Due capolavori di opposta ambientazione rivelano le ispirazioni più marcate di quella band, Repent Walpurgis (inserita proprio nel disco d’esordio) e Whaling Story: la prima è uno dei più famosi brani strumentali del rock, una sorta di crescendo inquietante che parte dal Preludio nr.1 in Do Maggiore di Johan Sebastian Bach per arrivare ad un oscuro sabba di perdizione alla maniera di Modest Mussorgsky; la seconda è una potente tragedia di balenieri, una canzone-film che narra di uomini sconquassati dalle forze di un uragano atlantico che si rovescia sugli ascoltatori con la forza poderosa di una sferzata di rock elettrico.

 

Pescando senza troppi nascondimenti da Haendel e da Johan Strauss, andando anche a pubblicare nel 1971 uno dei primi album registrati live con un orchestra, lo stupendo Live with the Edmonton Symphony Orchestra (ma in questo anticipati nel 1969 dai Deep Purple di Concerto for group and orchestra, antesignano di molti altri improbabili mix tra rock e orchestre classiche), i Procol Harum sono stati indubbiamente una formazione di alta qualità pur nella capacità di dare sempre un occhio alla pop-music. Forse meno “colta” di altre star del rock sinfonico, anche per la loro impalpabile “colpa” di aver centrato da subito il successo di alta classifica visto che A Whiter Shade of Pale ha venduto oltre quindici milioni di copie dalla sua uscita (e come spesso accade chi ha successo viene scartato dalla critica d’élite), la band di Brooker non ha proseguito negli anni con una capacità creativa consona all’altissimo livello del suo primo decennio restando sostanzialmente inattiva da metà degli anni ’70 ai primi anni ’90. Sicuramente senza Procol Harum non ci sarebbe il progressive rock d’alta classifica, non ci sarebbe quel versante “leggero”, ma di forte impronta autoriale in cui la musica rock esplora territori che spesso incrociano psichedelia e classicismo.

 

Ora i Procol Harum tornano on stage, tanto per celebrare i loro primi cinquant’anni, pur senza Trower, Keith Reid e Fisher, che da anni si è dedicato all’informatica.
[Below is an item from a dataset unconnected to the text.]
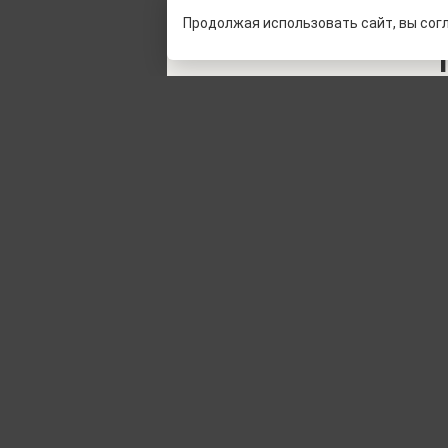
Продолжая использовать сайт, вы сог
Anniversari ed assenze e parte, quello che conta è che l’ultimo lavoro di Brooker e compagni, Novum, è un buonissimo album. Undici pezzi inediti, tanto per dire che la band britannica non è solo un bandello di archeologia musicale, con alcuni nuovi titoli decisamente efficaci: Image of the Beast, è una sorta di pop-blues elegante e sofisticato;

Soldier, Sunday morning, The only one, I Told You sono ballate perfettamente nel solco della produzione della band con Gary Brooker capace di cantare con una immutabile ed inconfondibile voce; Neighbour sembra un pezzo anni ’60, psichedelico al punto giusto, mentre Businessman è il pezzo più rock-blues, ruvido e trascinante (grazie alle chitarre di un ottimo veterano, George Whitehorn, il chitarrista preferito di Robert “Chappo” Chapman, leggendario vocalist e leder dei Family), mentre Somewhen è una ballata per pianoforte che risuona solenne come un inno anglicano. Su tutte le altre tracce del nuovo album si impone Can’t say that, una mini suite, vero prodotto del progressive rock più classico. Nella tournée 2017 in scena con Gary Brooker e Whitehorn ci saranno Geoff Dunn (batteria), Matt Pegg (basso), Josh Phillips (hammond). Sarà pure nostalgia, però potrebbe valerne la pena.